Einige Tage später meldet sich Biermann, dieses Mal ein wenig entspannter. Locker verabreden wir uns für den Abend, an einem neuen Ort, wieder in einer Kneipe. Petrolls Freund kommt gleich zur Sache: Er legt das Handy des Verstorbenen auf den Tisch. Dabei sagt er uns: ›Da sind viele SMS-Nachrichten drauf. Eine habe ich versehentlich gelöscht. Sie war von Mitte Juli. Der Inhalt lautete etwa: ›Die Überweisung ist raus. Sei in Zukunft vorsichtiger mit deinen Äußerungen.‹
Wir fragen Biermann noch einmal nach den letzten Tagen, an denen er Petroll erlebt hat. Sein Freund sei im September in normaler, ruhiger bis fröhlicher Laune gewesen. Ihm sei nichts Besonderes aufgefallen. Am Tag vor seinem Verschwinden sei Petroll früher als sonst schlafen gegangen. Das habe ihn gewundert. Am nächsten Tag hätten sie dann gegen Mittag gemütlich gefrühstückt. Die Stimmung sei einfach normal gewesen.

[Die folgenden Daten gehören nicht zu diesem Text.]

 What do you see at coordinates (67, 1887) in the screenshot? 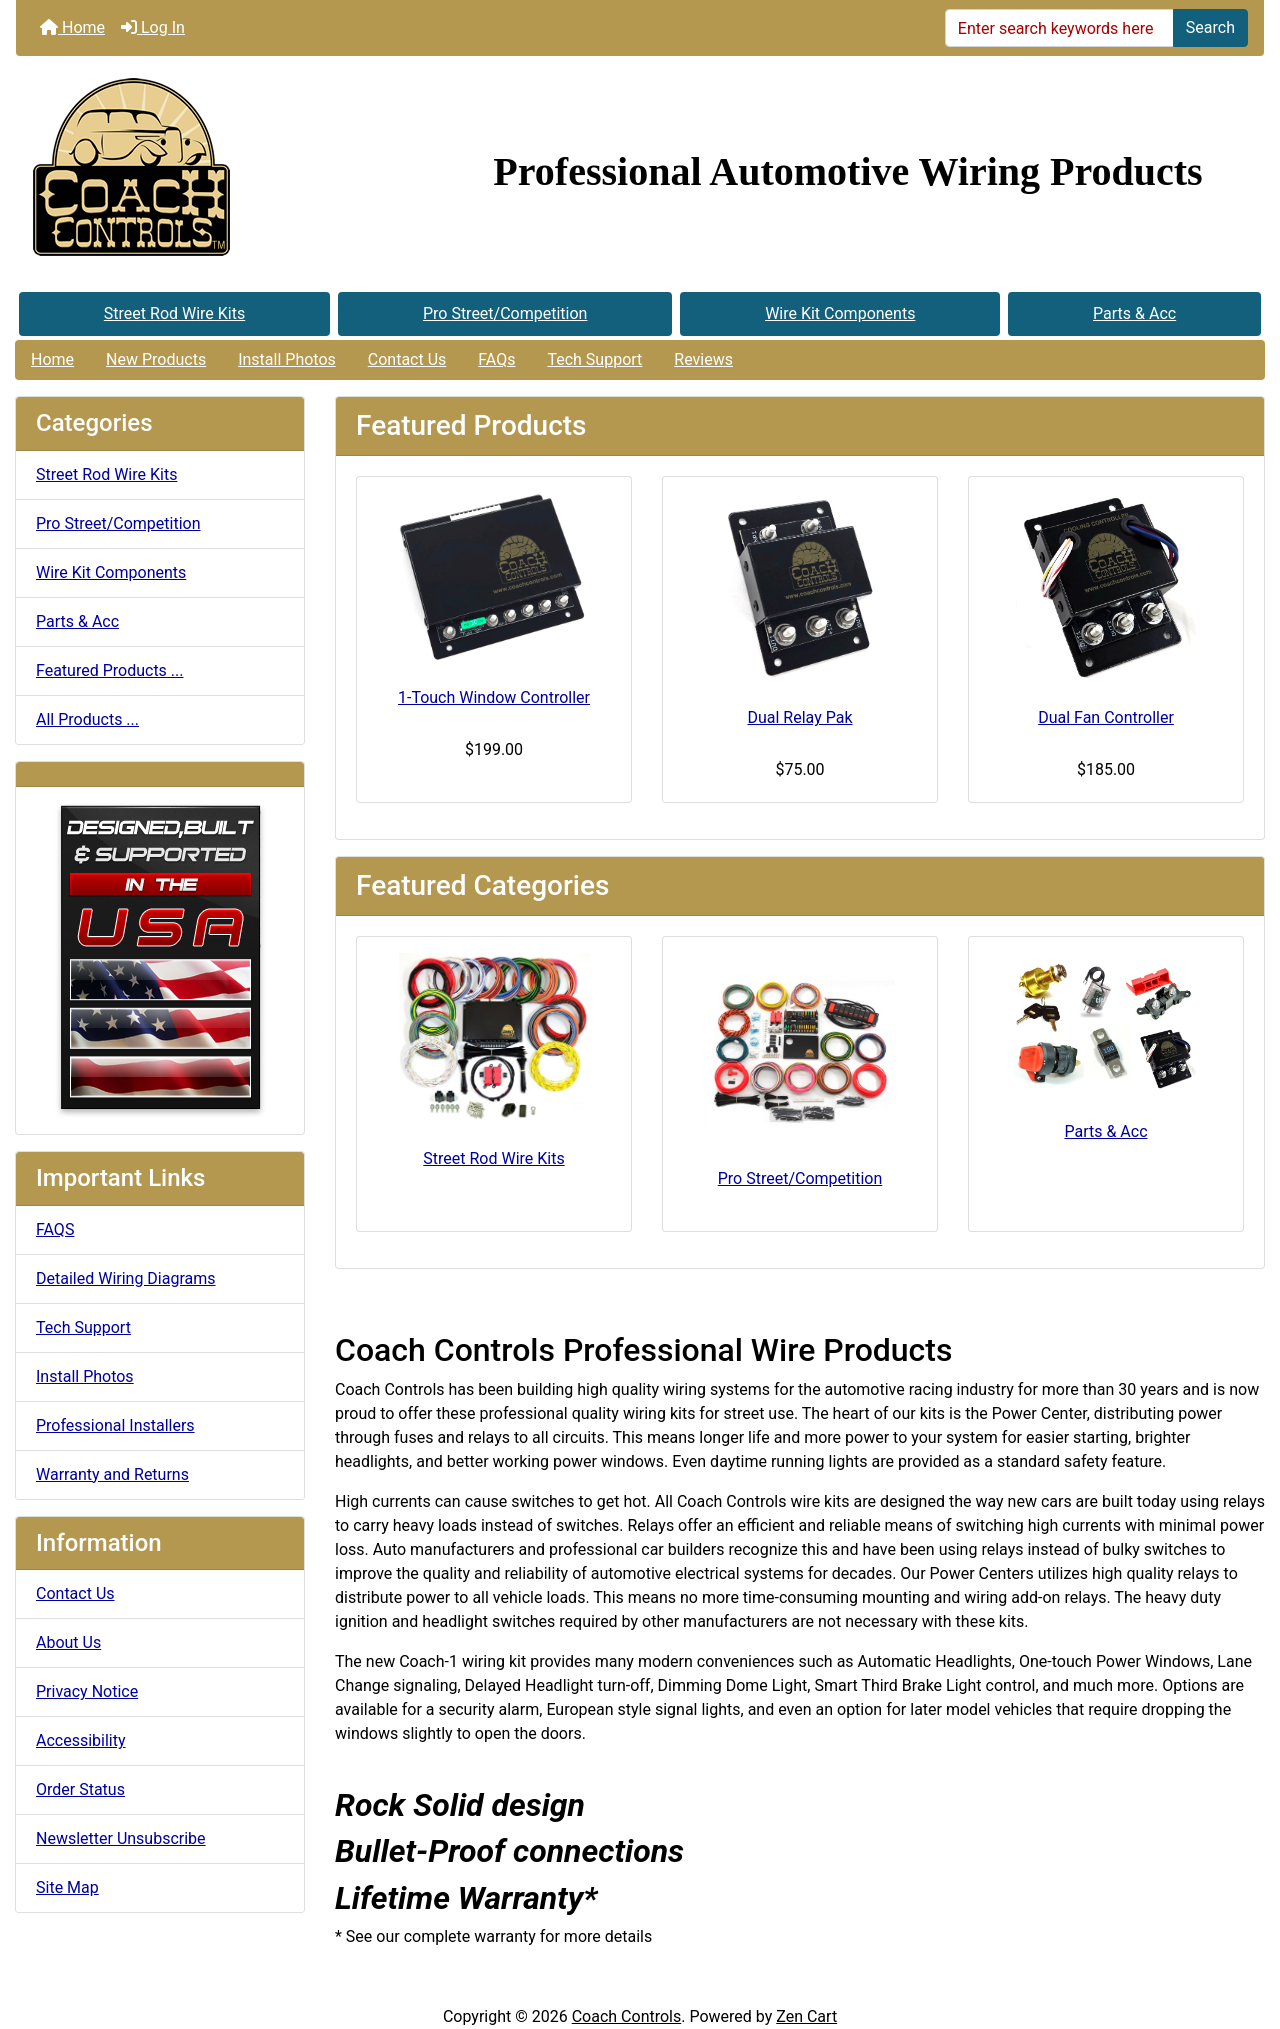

Dann gibt Biermann uns das Handy. Die Sache hat allerdings einen Haken: In dem Gerät ist kein Chip. Wie also kommen wir jetzt an die Daten, die hoffentlich noch im Handy-Speicher sind. Biermann hat einen Tipp: Er selbst habe einfach seinen eigenen Chip eingesetzt und die dazugehörige PIN-Nummer eingegeben. So konnte er die SMS-Nachrichten abrufen und die Telefonnummern. Diesen Trick demonstriert er uns und sagt großzügig: ›Den Chip könnt ihr mitnehmen. Ich brauche ihn nicht mehr.‹ Als wir uns von Biermann verabschieden, gibt er uns noch etwas mit auf den Weg: Er möchte seinen Namen nicht irgendwo in den Medien wiederfinden.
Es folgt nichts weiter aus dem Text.